INDIAN WARS ON THE OHIO. EXTENSION OF THE AMERICAN SETTLEMENTS EAST AND SOUTH OF THE OHIO.-A.D. 1781 TO 1784.

Argument.-Severe Winter of 1780-81.-Scarcity in Kentucky.-Kentucky divided into three Counties.-Indian Hostilities on Bear-grass Creek.-Attack on Boone's and M'Afee's Stations.- Indians contemplate utter Destruction of Kentucky Settle. ments. Chickasâs attack Fort Jefferson in 1780.-Counties of Kentucky organized. -General Clark's gun-boat Defense on the Ohio River.-Abundant Crops of 1781. -Indian Hostilities renewed in the Spring of 1782.-Estill's Defeat.-Last Survivor of his Party.-Indian Hostilities continued.-Laherty's Defeat.-Indian Invasion, under Simon Girty, on Bryant's Station.-Disastrous Battle of Blue Licks.-Colonel Logan buries the Dead. Upper Ohio.-Settlements of West Augusta harassed.— Wheeling Campaign against the Moravian Towns.-Horrible Massacre of peaceable Indians. Former Position of the Moravian Towns.-Previous Admonitions neglected. -Disastrous Campaign against Moravians on Sandusky.-Colonel Crawford and Dr. Knight captured. -Execution and horrid Torture of Colonel Crawford. - British Agency the Source of Indian Hostilities.-Attack on Wheeling Fort, and on Rice's Fort. Lower Ohio.-General Clark invades the Indian Country in 1782.-Effects of this Invasion.-Domestic Prosperity of Kentucky.-Settlements extend North of Licking.-Flood of Emigration sets into Kentucky.-The "District of Kentucky" organized.-Peace with Great Britain announced.-Extent of the Kentucky Settlements in 1783.-Population and Moral Condition of the Settlements.-Settlements extend North of Licking River in 1784-85.-Settlements in Western Virginia.

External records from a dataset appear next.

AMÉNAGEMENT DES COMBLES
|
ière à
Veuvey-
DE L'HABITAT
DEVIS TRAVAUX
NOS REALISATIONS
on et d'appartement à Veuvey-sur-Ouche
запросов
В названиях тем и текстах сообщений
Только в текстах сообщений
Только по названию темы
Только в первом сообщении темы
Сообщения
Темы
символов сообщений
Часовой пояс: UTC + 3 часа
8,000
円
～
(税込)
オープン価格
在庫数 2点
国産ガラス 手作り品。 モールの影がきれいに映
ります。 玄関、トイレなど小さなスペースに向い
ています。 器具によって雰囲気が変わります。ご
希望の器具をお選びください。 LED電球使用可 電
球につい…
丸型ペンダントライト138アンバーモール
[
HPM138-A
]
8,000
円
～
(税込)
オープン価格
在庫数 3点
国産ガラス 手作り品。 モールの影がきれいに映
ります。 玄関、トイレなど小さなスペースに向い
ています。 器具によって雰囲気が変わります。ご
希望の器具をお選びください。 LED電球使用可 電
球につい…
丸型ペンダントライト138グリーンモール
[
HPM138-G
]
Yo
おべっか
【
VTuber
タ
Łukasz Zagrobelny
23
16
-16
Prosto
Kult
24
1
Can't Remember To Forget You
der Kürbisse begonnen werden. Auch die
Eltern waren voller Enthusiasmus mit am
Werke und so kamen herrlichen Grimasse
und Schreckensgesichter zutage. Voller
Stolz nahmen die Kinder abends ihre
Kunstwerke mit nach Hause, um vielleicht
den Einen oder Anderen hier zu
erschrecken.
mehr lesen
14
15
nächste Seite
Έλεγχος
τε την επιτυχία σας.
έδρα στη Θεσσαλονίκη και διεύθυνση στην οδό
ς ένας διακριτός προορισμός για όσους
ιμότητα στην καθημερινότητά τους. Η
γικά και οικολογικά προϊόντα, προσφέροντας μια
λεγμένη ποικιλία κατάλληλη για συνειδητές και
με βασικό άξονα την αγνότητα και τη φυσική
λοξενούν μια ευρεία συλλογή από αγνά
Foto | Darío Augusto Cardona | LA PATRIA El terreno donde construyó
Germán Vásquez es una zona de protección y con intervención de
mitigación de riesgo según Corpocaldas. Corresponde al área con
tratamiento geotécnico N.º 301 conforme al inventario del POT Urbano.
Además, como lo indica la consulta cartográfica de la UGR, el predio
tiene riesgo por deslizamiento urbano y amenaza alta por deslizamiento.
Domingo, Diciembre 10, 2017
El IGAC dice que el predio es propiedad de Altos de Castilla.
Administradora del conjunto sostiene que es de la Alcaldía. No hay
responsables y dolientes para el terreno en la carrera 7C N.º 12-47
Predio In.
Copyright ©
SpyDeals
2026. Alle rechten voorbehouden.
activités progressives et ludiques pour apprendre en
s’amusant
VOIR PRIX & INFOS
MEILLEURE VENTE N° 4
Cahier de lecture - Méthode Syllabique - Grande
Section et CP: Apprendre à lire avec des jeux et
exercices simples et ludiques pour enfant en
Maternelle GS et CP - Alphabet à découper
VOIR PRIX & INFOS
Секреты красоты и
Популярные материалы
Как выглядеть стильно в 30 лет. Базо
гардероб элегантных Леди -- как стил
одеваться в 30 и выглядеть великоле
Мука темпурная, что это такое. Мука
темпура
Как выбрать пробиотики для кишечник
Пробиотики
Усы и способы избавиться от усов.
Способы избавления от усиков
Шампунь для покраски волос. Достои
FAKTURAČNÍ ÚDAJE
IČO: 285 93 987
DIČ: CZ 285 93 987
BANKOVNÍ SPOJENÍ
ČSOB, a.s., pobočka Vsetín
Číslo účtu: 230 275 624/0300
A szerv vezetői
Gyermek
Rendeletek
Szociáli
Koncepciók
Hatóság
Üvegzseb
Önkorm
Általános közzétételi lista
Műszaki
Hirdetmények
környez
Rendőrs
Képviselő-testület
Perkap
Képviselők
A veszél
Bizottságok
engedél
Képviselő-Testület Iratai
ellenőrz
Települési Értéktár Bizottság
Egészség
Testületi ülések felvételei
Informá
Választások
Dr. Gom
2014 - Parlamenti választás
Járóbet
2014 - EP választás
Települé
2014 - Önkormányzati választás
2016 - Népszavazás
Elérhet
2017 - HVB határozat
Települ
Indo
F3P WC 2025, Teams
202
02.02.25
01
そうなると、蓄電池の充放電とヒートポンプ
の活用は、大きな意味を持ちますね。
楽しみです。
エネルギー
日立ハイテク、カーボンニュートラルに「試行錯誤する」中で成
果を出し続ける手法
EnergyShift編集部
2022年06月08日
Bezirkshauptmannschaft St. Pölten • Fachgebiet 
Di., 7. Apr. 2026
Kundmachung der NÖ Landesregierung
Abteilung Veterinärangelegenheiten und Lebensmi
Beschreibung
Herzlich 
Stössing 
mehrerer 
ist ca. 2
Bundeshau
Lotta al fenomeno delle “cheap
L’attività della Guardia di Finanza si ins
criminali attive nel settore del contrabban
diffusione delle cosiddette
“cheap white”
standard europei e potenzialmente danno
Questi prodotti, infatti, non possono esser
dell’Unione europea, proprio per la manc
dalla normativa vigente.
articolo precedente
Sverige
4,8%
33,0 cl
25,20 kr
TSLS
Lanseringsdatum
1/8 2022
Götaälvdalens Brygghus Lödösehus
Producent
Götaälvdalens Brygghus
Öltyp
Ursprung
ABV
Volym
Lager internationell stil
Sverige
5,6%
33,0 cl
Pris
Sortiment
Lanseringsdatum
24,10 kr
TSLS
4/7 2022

[A.D. 1781.] THE winter of 1780-81 was unusually protracted and severe; Indian depredations and murders for a time were suspended, and the people enjoyed a temporary respit from harassing alarms; the crops of the previous year had been greatly injured, and, in many cases, entirely destroyed by the Indians; the domestic stock of cattle and hogs had been killed; the supplies of salt, and other indispensable requisites

* Marshall, vol. i., p. 113.

of new settlements, had been exhausted, and the whole population of Kentucky was now on the verge of absolute want. Such was the state of things in the settlements, when opening spring enabled the savages to resume hostilities. The whole line of frontier settlements in Pennsylvania, Virginia, and Kentucky was simultaneously assailed by marauding parties of Indians distributed along this extensive frontier. Terror and consternation were only the precursors of havoc and desolation. The whole country was again thrown into a state of preparation to repel the invaders at every point.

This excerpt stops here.